Puyanawa teme também que a rodovia passe por cima de uma área sagrada fora da terra indígena demarcada. Foi nessa região que, por volta de 1910, seu povo foi capturado para ser escravizado pelo coronel seringalista Mâncio Lima (1875-1950). Apesar disso, é retratado como herói pela história oficial, a ponto de ser homenageado com o nome da cidade.

“Essa rodovia ameaça 100% a nossa terra, destrói o nosso sítio sagrado. Basta o prejuízo que tivemos com o coronel. Se a rodovia sair, extermina a história do nosso povo”, afirma.

Por outro lado, prefeitos e empresários apostam na estrada para acabar com o isolamento geográfico da região mais ocidental do país. Apesar de ser do mesmo Partido dos Trabalhadores, o prefeito reeleito de Mâncio Lima, Issac Lima (não é parente do coronel), é um entusiasta da estrada —a ponto de ter aberto, por conta própria, uma picada de 40 km no provável traçado da rodovia.

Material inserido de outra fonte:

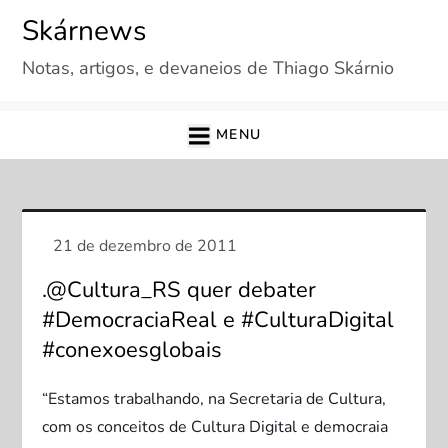
Skip
Skárnews
to
Notas, artigos, e devaneios de Thiago Skárnio
content
MENU
.@Cultura_RS quer debater
#DemocraciaReal e #CulturaDigital
#conexoesglobais
“Estamos trabalhando, na Secretaria de Cultura,
com os conceitos de Cultura Digital e democraia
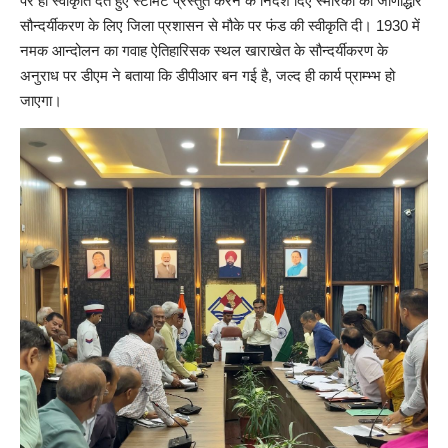
पर ही स्वीकृति देते हुए स्टीमेट प्रस्तुत करने के निर्देश दिए स्मारकों का जीर्णाेद्धार
सौन्दर्यीकरण के लिए जिला प्रशासन से मौके पर फंड की स्वीकृति दी। 1930 में
नमक आन्दोलन का गवाह ऐतिहारिसक स्थल खाराखेत के सौन्दर्यीकरण के
अनुराध पर डीएम ने बताया कि डीपीआर बन गई है, जल्द ही कार्य प्राम्भ्भ हो
जाएगा।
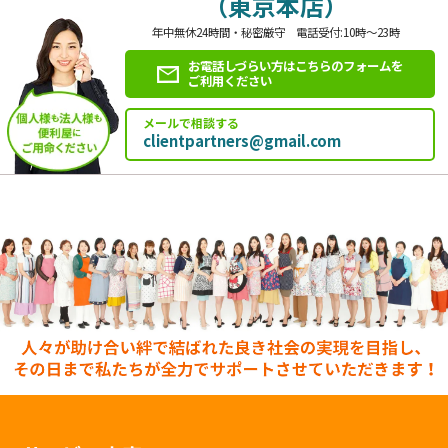
（東京本店）
年中無休24時間・秘密厳守 電話受付:10時～23時
お電話しづらい方はこちらのフォームを
ご利用ください
メールで相談する
clientpartners@gmail.com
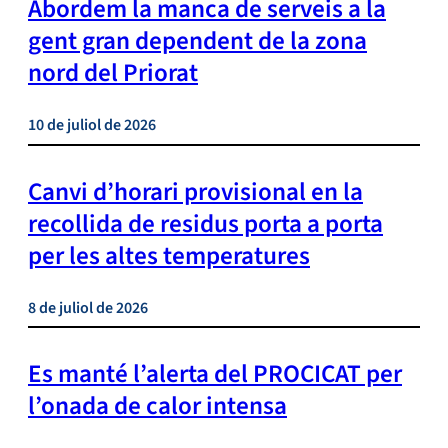
Abordem la manca de serveis a la
gent gran dependent de la zona
nord del Priorat
10 de juliol de 2026
Canvi d’horari provisional en la
recollida de residus porta a porta
per les altes temperatures
8 de juliol de 2026
Es manté l’alerta del PROCICAT per
l’onada de calor intensa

Para o petista e pecuarista, a conexão com Pucallpa, a 740 km de estrada de Lima, traria benefícios para a cidade de 19 mil habitantes, que vive principalmente da pecuária e da agricultura familiar. “A estrada ligaria o mundo todo e traria pra nossa região aqui, com certeza, o desenvolvimento, o crescimento, e Mâncio Lima seria a porta de entrada.”

O principal responsável pela retomada da ideia é o senador Márcio Bittar (MDB-AC). Aliado incondicional de Bolsonaro, como ele mesmo se define, ele ocupa o estratégico cargo de relator do Orçamento de 2021, o que lhe dá o poder de direcionar verbas para a estrada, entre outras atribuições.